#UX101: Creating and using personas

When I discuss the word persona with people, I get a lot of blank stares and tilted heads. The film buffs I know respond with, “The Bergman film?” and the rest of them just shake their head when I ask them what they think it means in UX. So, let me spend a moment describing the term in the context of user experience.

Personas are representative users that designers, developers, and other team members can use as “targets” for designs and features. They provide team members an “empathy point” that can be used to ensure user needs are being met when products or websites are being developed. How do you create personas? Read on…

Creating Personas

Personas should not be “imaginary friends”, they should be driven by real people and real data. Personas that are “made up out of whole cloth” don’t have the weight and realism that properly built personas have, so use them at your own risk.

How do you get that data? Talk to people. A LOT of people. Then analyze the data you gather to identify key characteristics, and understand wants/need/desires… get a sense of who these people are AS people, and then document that in personas you create.

And when creating personas, remember… less is more. Don’t try and impress people with a huge amount of information. Remember, unless you are doing a user research project, in most cases the persona is not a final deliverable, it’s a tool that informs design activities and helps communication. So define Persona details that are focused, succinct and usable. I like to keep it simple, and usually only flesh out the following:

Description: Who the persona is (a general sense of the person and the personality)

Goals: The ambitions and desires of the persona

Knowledge/Skill: Capabilities of the persona (in the domain that is being designed)

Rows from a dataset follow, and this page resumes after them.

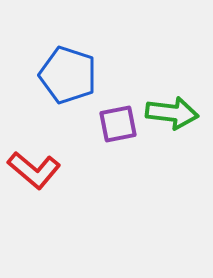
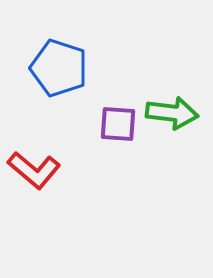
blue pentagon: moved 9 px left, 7 px up
purple square: rotated 15 degrees clockwise
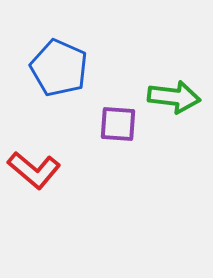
blue pentagon: rotated 6 degrees clockwise
green arrow: moved 2 px right, 16 px up
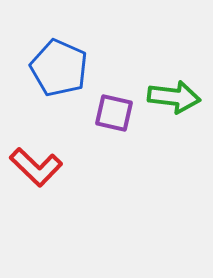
purple square: moved 4 px left, 11 px up; rotated 9 degrees clockwise
red L-shape: moved 2 px right, 3 px up; rotated 4 degrees clockwise
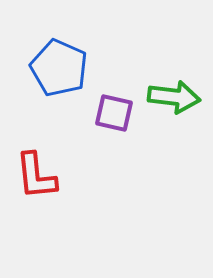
red L-shape: moved 9 px down; rotated 40 degrees clockwise
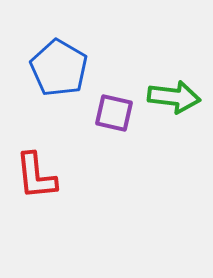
blue pentagon: rotated 6 degrees clockwise
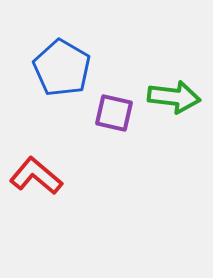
blue pentagon: moved 3 px right
red L-shape: rotated 136 degrees clockwise
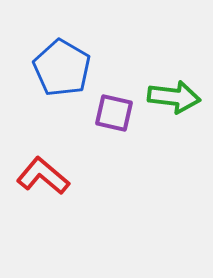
red L-shape: moved 7 px right
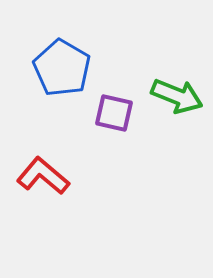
green arrow: moved 3 px right, 1 px up; rotated 15 degrees clockwise
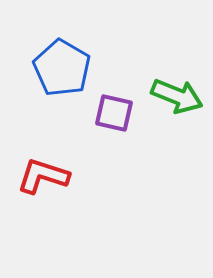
red L-shape: rotated 22 degrees counterclockwise
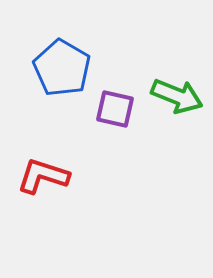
purple square: moved 1 px right, 4 px up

Start from that foundation, and add the details that are needed to paint a picture of the persona that the team can understand and empathize with. 

Using Personas in User Stories and Scenarios 

Once you have personas, you need to apply them in User Stories and User Scenarios. What are they? I like to look at things this way (using Title Case for key terms):

• A Persona is a character in a story.

• A User Story is a brief descriptive sentence that details the need/desire of the user. The Persona is the “subject” of the sentence.

• A Scenario is a more detailed paragraph that contains context and details about the situation and the user.

(I use the term User Story in the Agile SDLC context – some UX professionals use User Story and Scenario as synonyms.)

Be purposeful and thoughtful about use the Personas properly – you don’t want to have a Persona of Jane, a housewife, in a User Story about pouring concrete in a construction project.

Also, the definition of the Persona will inform the creation of new User Stories and Scenarios, because when you do the research to create the personas a natural output of that effort will be an understanding of what they want/need to do every day in their personal and professional lives.

The best way to integrate personas with user stories are to understand that personas are characters in a story, and they have emotions, drivers and motivations just like any characters in any good stories do.

I’ve often seen the parallels between user experience design and screenwriting, and this is another great example. Good screenplays/stories present characters/personas with situations that they have to overcome or respond to. How they do so shows the measure of the character… And helps the audience/designer understand them better.

So, write user stories and scenarios with your personas in mind and they will help you design the right solution that works for them.

Storyboards: Another way to use personas

If you are not narratively inclined, you can use personas in storyboards. This carries the aforementioned moviemaking metaphor to the next level, in that you are sketching out an experience the persona has in a “comic strip” fashion. This works great if you are an above-average artist, and really helps “tell the story” visually and effectively.

As I’ve stated before, use the method that works for you and communicates the situation in the most effective way.